▶ [Material provided]
....................

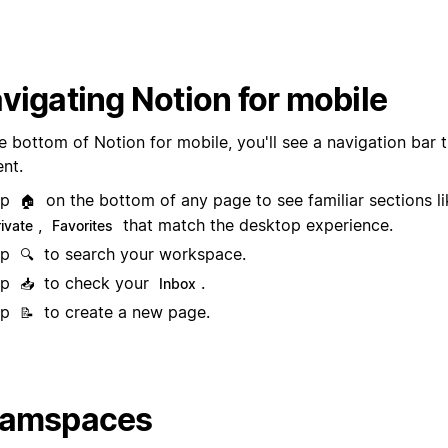
vigating Notion for mobile
e bottom of Notion for mobile, you'll see a navigation bar t
ent.
ap
on the bottom of any page to see familiar sections l
🏠
,
that match the desktop experience.
rivate
Favorites
ap
to search your workspace.
🔍
ap
to check your
.
📥
Inbox
ap
to create a new page.
📝
eamspaces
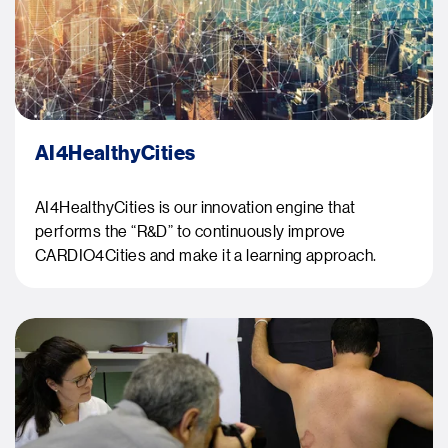
AI4HealthyCities
AI4HealthyCities is our innovation engine that
performs the “R&D” to continuously improve
CARDIO4Cities and make it a learning approach.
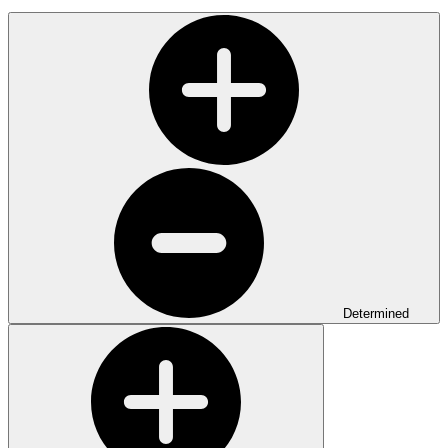
Determined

....................

▶ [Task description]
The pictures stay out; everything else in the records above must be repeated exactly.

▶ [Response box]
vigating Notion for mobile
e bottom of Notion for mobile, you'll see a navigation bar t
ent.
ap
on the bottom of any page to see familiar sections l
🏠
,
that match the desktop experience.
rivate
Favorites
ap
to search your workspace.
🔍
ap
to check your
.
📥
Inbox
ap
to create a new page.
📝
eamspaces
AI4HealthyCities
AI4HealthyCities is our innovation engine that
performs the “R&D” to continuously improve
CARDIO4Cities and make it a learning approach.
Determined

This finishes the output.